Fuzzy adaptive fault tolerant IGC method for STT missiles with time-varying actuator faults and multisource uncertainties

This paper studies the integrated guidance and control (IGC) problem for a class of skid-to-turn (STT) missiles subjected to rapidly changing actuator failures and coupled multisource uncertainties. Meanwhile, during interception, the target is allowed to possess unknown and changeable maneuver accelerations. By analyzing the dominating factors in the IGC system, a nonlinear uncertain strict-feedback system suffering from matched and mismatched uncertainties is utilized to describe the IGC dynamics. Furthermore, for each subsystem, the control gain functions and their boundaries are assumed unknown, which make it difficult to design the controllers. By using a hyperbolic tangent function and estimating the bounds of the lumped disturbances, the time-varying multisource uncertainties can be handled.
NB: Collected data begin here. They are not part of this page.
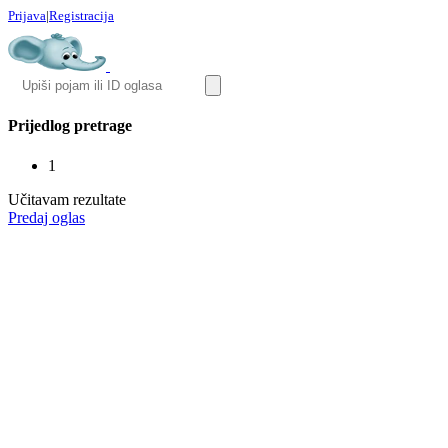
Prijava
|
Registracija
Prijedlog pretrage
1
Učitavam rezultate
Predaj oglas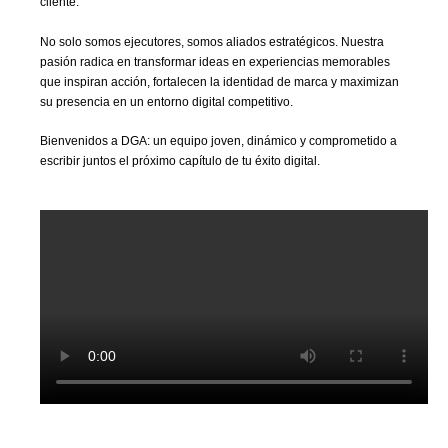
cliente.
No solo somos ejecutores, somos aliados estratégicos. Nuestra
pasión radica en transformar ideas en experiencias memorables
que inspiran acción, fortalecen la identidad de marca y maximizan
su presencia en un entorno digital competitivo.
Bienvenidos a DGA: un equipo joven, dinámico y comprometido a
escribir juntos el próximo capítulo de tu éxito digital.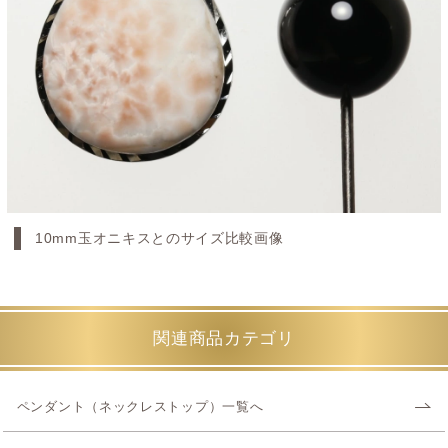
10mm玉オニキスとのサイズ比較画像
関連商品カテゴリ
ペンダント（ネックレストップ）一覧へ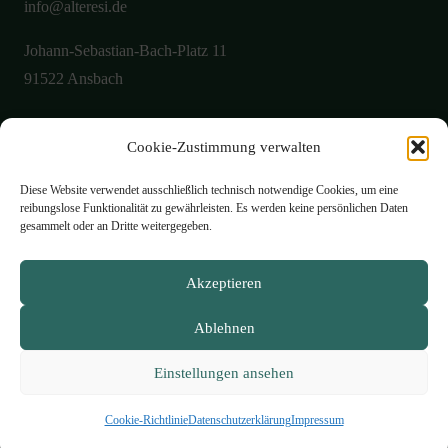
info@alteresi.de
Johann-Sebastian-Bach-Platz 11
91522 Ansbach
Cookie-Zustimmung verwalten
Über uns
Aktuelles
Diese Website verwendet ausschließlich technisch notwendige Cookies, um eine
reibungslose Funktionalität zu gewährleisten. Es werden keine persönlichen Daten
Galerie
gesammelt oder an Dritte weitergegeben.
Öffnungszeiten
Akzeptieren
Philosophie
Ablehnen
Speisekarte
Kontakt
Einstellungen ansehen
Impressum
Datenschutzerklärung
Cookie-Richtlinie (EU)
Cookie-Richtlinie
Datenschutzerklärung
Impressum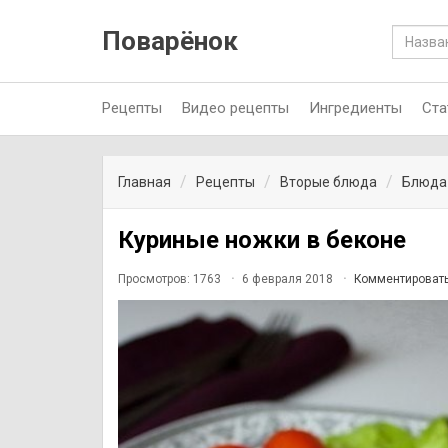
Поварёнок
Рецепты
Видео рецепты
Ингредиенты
Ста
Главная
Рецепты
Вторые блюда
Блюда
Куриные ножки в беконе
Просмотров: 1763
6 февраля 2018
Комментироват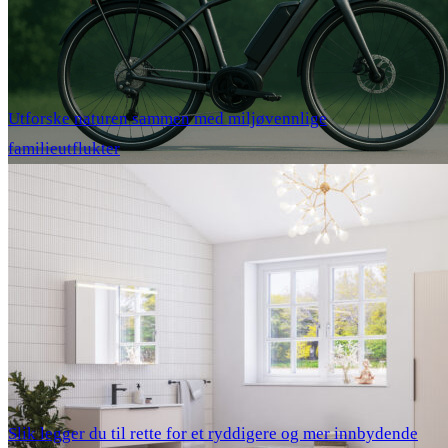
Utforske naturen sammen med miljøvennlige
familieutflukter
Slik legger du til rette for et ryddigere og mer innbydende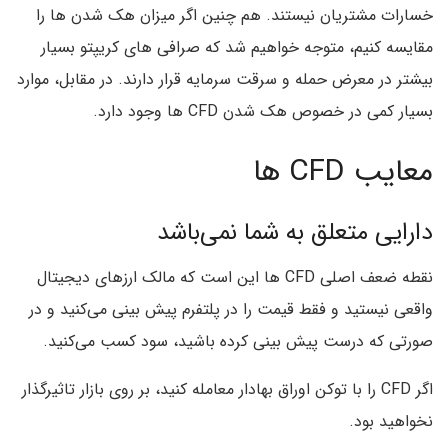
خسارات مشتریان نیستند. هم چنین اگر میزان هک شدن ها را
مقایسه کنیم، متوجه خواهیم شد که صرافی های کریپتو بسیار
بیشتر در معرض حمله و سرقت سرمایه قرار دارند. در مقابل، موارد
بسیار کمی در خصوص هک شدن CFD ها وجود دارد.
معایب CFD ها
دارایی متعلق به شما نمی‌باشد
نقطه ضعف اصلی CFD ها این است که مالک ارزهای دیجیتال
واقعی نیستید و فقط قیمت را در پلتفرم پیش بینی می‌کنید و در
صورتی که درست پیش بینی کرده باشید، سود کسب می‌کنید.
اگر CFD را با توکن اوراق بهادار معامله کنید، بر روی بازار تاثیرگذار
نخواهید بود.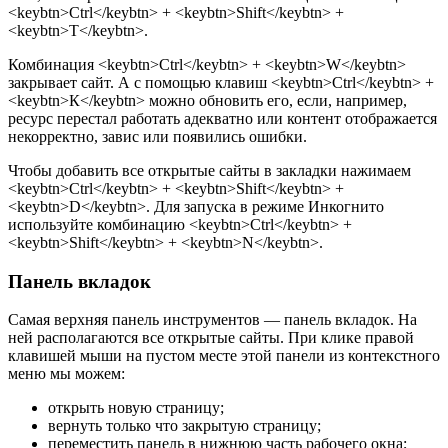
<keybtn>Ctrl</keybtn> + <keybtn>Shift</keybtn> +
<keybtn>T</keybtn>.
Комбинация <keybtn>Ctrl</keybtn> + <keybtn>W</keybtn>
закрывает сайт. А с помощью клавиш <keybtn>Ctrl</keybtn> +
<keybtn>К</keybtn> можно обновить его, если, например,
ресурс перестал работать адекватно или контент отображается
некорректно, завис или появились ошибки.
Чтобы добавить все открытые сайты в закладки нажимаем
<keybtn>Ctrl</keybtn> + <keybtn>Shift</keybtn> +
<keybtn>D</keybtn>. Для запуска в режиме Инкогнито
используйте комбинацию <keybtn>Ctrl</keybtn> +
<keybtn>Shift</keybtn> + <keybtn>N</keybtn>.
Панель вкладок
Самая верхняя панель инструментов — панель вкладок. На
ней располагаются все открытые сайты. При клике правой
клавишей мыши на пустом месте этой панели из контекстного
меню мы можем:
открыть новую страницу;
вернуть только что закрытую страницу;
переместить панель в нижнюю часть рабочего окна;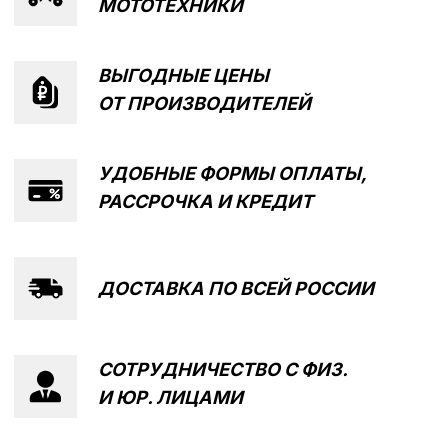
СОТРУДНИЧЕСТВО С
ФИЗ.
И ЮР. ЛИЦАМИ
СОБСТВЕННЫЙ
СЕРВИСНЫЙ ЦЕНТР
To compensate the unknown nonlinearities existing in the IGC system, several fuzzy logic systems are established. Furthermore, a number of reciprocal adaptive laws are developed such that unwanted effects caused by the unknown control gain functions and changing actuator gain faults can be surmounted. As a result, a novel fault tolerant IGC structure is constructed and satisfactory hit-to-kill interception performance can be obtained. Finally, the numerical simulations are provided to verify the validity and advantage of the proposed method.